Top of Provided material

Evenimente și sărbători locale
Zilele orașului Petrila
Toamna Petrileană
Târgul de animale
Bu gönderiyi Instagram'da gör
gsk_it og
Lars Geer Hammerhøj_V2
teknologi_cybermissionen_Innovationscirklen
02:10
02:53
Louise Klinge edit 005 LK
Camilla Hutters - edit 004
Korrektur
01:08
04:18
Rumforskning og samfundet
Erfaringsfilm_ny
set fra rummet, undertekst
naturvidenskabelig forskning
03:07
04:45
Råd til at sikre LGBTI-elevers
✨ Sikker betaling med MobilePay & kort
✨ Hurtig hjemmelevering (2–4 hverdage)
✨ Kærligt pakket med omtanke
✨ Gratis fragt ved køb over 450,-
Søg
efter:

Bottom of Provided material
Top of Provided material

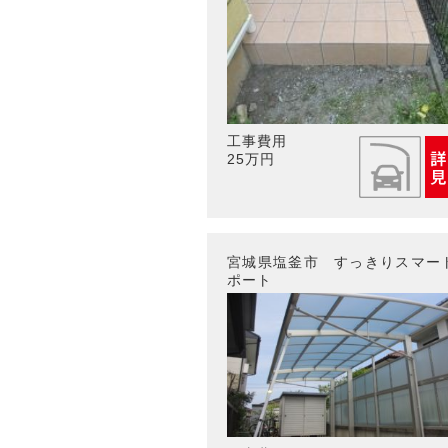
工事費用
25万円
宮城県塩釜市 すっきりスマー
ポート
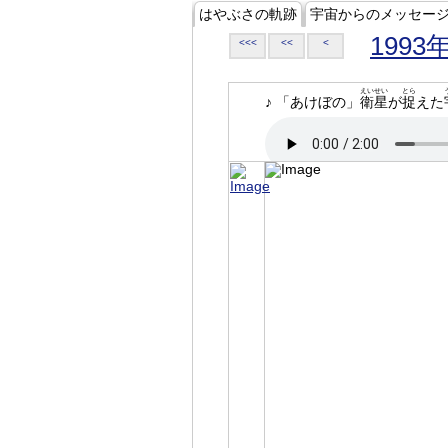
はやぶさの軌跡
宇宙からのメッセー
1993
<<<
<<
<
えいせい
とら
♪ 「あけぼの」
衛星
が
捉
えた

Bottom of Provided material
Top of Provided material

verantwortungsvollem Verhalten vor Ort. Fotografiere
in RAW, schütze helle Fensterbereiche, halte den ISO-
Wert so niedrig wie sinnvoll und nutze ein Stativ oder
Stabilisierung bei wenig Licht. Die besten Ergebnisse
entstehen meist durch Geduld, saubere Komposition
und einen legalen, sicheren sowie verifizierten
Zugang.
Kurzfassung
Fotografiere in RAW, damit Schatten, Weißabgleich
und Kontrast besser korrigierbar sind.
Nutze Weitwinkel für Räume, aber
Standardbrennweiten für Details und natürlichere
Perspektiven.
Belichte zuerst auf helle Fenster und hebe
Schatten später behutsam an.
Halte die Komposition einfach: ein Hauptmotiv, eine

Bottom of Provided material

The task:
In the data above, find the line that contains "in RAW, schütze" and the line that contains "Halte die Komposition". Repeat exactly those lines and every line between them, and only those.

Output of the exercise:
in RAW, schütze helle Fensterbereiche, halte den ISO-
Wert so niedrig wie sinnvoll und nutze ein Stativ oder
Stabilisierung bei wenig Licht. Die besten Ergebnisse
entstehen meist durch Geduld, saubere Komposition
und einen legalen, sicheren sowie verifizierten
Zugang.
Kurzfassung
Fotografiere in RAW, damit Schatten, Weißabgleich
und Kontrast besser korrigierbar sind.
Nutze Weitwinkel für Räume, aber
Standardbrennweiten für Details und natürlichere
Perspektiven.
Belichte zuerst auf helle Fenster und hebe
Schatten später behutsam an.
Halte die Komposition einfach: ein Hauptmotiv, eine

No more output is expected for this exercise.